HCD has not moved forward with this application round yet, but at least one jurisdiction is getting ready to apply. From the The Valley Chronicle:
San Jacinto has set out to snag one of the two available enterprise zones available in the state.
The City Council last month decided to file an application to expand its opportunities for job creation and tax base expansion, according to a staff report form Economic Development Coordinator Sharon Paisley.
Paisley said the location and size of the enterprise zone are yet to be determined, but will not necessarily follow the boundaries of any other similar designation, such as the redevelopment district or the proposed multiple-use Gateway at the city’s north entrance.
The size, shape, and location of the enterprise zone, if there is one, will be determined by census tract information, said Paisley.
Under California law, there are 43 [sic] enterprise zones allowed in the state and none can be formed unless someone gives one up.
That has happened in two locations, and that opens the door for what Paisley described in her staff report as a highly competitive application process.
It is an expensive process as well.
Part of the City Council action was to hire DGA Consulting for $100,000 to prepare a feasibility study and application.
The city hopes to split the cost with Riverside County and Hemet, but did not have time to consult either of those neighboring jurisdictions on a joint effort and will proceed on its own until they can be consulted.

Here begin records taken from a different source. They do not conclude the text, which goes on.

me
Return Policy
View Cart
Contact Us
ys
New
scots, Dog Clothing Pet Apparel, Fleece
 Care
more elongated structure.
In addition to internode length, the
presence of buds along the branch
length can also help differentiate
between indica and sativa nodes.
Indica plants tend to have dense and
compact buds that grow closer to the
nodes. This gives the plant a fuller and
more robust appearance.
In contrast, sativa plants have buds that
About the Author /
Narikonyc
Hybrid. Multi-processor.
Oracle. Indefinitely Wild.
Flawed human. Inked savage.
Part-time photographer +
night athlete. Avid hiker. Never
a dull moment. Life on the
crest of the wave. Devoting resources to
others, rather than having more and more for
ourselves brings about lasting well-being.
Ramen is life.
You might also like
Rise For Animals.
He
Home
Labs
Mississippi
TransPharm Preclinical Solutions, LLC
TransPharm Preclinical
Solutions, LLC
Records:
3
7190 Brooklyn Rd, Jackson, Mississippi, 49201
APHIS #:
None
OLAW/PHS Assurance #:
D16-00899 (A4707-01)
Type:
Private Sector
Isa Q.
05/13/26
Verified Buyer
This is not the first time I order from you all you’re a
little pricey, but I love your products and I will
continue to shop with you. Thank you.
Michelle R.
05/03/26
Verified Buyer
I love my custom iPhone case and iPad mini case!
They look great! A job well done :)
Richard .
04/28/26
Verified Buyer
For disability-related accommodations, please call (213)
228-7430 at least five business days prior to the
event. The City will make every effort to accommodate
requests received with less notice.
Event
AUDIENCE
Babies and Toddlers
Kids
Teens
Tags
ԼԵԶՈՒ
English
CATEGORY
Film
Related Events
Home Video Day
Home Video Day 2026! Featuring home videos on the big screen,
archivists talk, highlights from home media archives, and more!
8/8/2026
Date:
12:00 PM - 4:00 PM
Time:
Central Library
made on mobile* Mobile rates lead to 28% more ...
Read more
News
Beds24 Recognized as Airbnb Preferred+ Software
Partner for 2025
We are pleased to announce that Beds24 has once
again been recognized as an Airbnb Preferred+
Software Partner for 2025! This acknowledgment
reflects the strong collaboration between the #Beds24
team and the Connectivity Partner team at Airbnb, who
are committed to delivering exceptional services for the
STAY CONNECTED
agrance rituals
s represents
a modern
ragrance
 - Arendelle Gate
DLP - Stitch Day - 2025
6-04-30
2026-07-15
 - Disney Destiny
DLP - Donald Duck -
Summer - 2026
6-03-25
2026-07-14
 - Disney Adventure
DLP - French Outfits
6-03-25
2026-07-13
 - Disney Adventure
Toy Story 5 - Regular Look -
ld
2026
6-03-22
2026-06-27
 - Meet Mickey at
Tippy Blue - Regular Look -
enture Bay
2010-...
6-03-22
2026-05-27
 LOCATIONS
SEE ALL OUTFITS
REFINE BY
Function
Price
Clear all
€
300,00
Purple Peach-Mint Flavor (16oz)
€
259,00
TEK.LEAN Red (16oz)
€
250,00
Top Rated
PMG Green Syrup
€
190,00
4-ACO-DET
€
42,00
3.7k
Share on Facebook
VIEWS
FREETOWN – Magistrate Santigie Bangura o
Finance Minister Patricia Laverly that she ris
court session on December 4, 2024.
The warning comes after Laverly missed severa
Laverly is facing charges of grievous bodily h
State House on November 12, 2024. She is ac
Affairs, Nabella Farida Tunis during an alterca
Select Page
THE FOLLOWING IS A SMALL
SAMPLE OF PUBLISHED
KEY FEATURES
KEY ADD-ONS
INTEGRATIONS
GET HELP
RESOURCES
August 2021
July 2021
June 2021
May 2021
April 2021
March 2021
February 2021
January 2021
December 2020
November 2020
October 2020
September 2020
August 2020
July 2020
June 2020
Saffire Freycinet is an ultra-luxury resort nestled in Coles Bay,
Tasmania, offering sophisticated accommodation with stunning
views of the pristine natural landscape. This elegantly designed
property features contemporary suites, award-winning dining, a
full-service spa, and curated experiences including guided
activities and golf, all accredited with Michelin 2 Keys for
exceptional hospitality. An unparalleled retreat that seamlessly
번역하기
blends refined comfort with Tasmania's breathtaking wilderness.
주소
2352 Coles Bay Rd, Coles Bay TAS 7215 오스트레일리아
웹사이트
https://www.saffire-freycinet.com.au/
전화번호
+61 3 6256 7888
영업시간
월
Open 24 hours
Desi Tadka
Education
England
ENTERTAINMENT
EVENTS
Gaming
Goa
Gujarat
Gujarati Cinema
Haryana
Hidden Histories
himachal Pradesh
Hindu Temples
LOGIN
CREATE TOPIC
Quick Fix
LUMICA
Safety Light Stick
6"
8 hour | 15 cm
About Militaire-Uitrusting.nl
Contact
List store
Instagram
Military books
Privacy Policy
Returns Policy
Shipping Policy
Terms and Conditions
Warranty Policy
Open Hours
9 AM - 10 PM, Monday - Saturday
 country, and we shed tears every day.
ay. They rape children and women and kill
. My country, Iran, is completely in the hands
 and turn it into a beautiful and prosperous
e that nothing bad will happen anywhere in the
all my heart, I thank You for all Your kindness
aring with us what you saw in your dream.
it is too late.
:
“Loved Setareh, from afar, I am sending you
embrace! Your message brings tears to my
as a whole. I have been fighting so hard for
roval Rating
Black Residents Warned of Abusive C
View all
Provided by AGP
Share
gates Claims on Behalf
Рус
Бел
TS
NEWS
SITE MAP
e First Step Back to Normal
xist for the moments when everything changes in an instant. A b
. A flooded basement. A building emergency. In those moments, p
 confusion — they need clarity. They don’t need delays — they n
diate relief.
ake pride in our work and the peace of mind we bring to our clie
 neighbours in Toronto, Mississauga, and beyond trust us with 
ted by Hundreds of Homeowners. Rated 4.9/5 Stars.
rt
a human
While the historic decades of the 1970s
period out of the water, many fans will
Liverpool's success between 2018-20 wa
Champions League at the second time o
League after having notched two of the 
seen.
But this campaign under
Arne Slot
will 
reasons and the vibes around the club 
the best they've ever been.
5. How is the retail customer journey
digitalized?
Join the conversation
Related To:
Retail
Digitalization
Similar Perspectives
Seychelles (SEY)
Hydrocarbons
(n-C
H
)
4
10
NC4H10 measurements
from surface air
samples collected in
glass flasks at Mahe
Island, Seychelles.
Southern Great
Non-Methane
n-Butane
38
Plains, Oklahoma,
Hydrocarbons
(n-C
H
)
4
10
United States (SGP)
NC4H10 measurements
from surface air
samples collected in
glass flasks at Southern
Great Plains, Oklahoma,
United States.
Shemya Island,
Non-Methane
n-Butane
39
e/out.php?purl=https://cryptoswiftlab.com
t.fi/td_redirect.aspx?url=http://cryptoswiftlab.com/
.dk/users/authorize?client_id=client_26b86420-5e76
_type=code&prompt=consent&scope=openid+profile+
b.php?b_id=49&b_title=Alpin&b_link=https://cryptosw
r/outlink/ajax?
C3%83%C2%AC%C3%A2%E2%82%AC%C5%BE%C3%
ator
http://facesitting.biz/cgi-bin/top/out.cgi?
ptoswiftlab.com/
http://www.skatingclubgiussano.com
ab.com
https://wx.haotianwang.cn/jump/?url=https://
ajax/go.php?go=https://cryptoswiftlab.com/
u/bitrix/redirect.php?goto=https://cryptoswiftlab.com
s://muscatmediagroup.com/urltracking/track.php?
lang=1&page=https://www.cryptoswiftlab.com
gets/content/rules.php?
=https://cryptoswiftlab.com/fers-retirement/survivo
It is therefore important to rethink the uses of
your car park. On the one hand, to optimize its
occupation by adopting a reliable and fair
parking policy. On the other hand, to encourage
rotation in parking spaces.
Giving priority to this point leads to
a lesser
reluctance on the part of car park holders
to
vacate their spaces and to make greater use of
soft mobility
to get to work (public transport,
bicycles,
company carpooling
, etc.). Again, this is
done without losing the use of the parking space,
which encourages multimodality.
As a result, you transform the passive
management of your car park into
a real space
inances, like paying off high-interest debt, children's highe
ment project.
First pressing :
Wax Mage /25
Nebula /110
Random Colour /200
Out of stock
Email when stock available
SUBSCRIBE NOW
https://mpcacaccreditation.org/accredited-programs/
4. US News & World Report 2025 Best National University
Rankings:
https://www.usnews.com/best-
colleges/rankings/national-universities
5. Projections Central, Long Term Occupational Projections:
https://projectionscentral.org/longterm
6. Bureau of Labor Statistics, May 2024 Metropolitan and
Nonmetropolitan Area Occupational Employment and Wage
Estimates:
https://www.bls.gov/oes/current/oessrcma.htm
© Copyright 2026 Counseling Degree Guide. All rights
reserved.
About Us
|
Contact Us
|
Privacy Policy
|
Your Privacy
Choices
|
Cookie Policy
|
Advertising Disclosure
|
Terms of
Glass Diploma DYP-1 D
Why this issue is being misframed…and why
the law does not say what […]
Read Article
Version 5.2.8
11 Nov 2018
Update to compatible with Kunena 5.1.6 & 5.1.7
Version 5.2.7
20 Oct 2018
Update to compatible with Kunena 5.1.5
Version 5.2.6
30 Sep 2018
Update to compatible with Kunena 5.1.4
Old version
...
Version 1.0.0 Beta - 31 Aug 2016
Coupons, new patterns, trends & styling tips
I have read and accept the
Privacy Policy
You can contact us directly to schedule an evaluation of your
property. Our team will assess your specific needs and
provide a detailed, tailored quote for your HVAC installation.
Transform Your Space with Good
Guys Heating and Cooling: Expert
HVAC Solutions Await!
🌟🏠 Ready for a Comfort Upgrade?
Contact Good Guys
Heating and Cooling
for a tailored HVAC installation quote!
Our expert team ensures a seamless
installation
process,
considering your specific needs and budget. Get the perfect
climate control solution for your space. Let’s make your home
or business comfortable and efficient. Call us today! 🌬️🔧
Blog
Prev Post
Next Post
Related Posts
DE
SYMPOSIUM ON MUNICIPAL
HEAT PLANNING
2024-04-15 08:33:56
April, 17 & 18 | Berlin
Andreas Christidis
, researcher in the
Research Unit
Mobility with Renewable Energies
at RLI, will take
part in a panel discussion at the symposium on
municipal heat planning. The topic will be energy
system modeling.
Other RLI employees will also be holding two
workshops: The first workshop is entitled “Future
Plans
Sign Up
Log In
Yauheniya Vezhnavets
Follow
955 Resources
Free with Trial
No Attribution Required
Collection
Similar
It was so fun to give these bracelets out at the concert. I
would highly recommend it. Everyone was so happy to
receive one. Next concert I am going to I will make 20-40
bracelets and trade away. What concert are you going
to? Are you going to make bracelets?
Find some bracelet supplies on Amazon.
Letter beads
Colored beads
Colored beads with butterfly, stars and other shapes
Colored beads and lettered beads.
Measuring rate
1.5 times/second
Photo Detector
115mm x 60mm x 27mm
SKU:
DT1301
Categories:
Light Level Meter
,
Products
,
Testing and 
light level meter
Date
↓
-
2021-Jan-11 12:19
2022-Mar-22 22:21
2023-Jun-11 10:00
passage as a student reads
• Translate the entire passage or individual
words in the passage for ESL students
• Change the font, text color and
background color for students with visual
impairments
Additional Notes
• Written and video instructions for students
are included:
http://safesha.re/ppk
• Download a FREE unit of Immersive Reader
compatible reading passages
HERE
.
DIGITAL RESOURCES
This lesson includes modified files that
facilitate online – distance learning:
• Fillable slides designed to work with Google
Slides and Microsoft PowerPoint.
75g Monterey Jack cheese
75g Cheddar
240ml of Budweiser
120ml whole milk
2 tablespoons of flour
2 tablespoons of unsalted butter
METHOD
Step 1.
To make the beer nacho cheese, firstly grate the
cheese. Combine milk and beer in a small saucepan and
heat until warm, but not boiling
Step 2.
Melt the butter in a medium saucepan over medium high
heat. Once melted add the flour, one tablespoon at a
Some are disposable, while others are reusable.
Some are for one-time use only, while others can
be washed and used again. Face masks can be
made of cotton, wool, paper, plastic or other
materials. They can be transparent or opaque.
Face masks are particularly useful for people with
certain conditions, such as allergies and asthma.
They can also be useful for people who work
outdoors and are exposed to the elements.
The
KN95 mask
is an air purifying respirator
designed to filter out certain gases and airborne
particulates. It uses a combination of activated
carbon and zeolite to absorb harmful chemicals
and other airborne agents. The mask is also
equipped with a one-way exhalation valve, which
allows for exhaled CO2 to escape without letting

Paisley said the competitive character of the application process makes it desirable to file a joint application because it gives the application more weight.
The feasibility study includes determining areas eligible for the designation in San Jacinto, Hemet, and surrounding county area; assessing the community’s economic distress factors; and reviewing local economic development plans and local funding and business incentives.
Paisley’s report said areas with enterprise zones tend to have higher employment and hiring rates that similar jurisdictions without such zones, and that businesses consider an enterprise zone a positive when considering locating or relocation.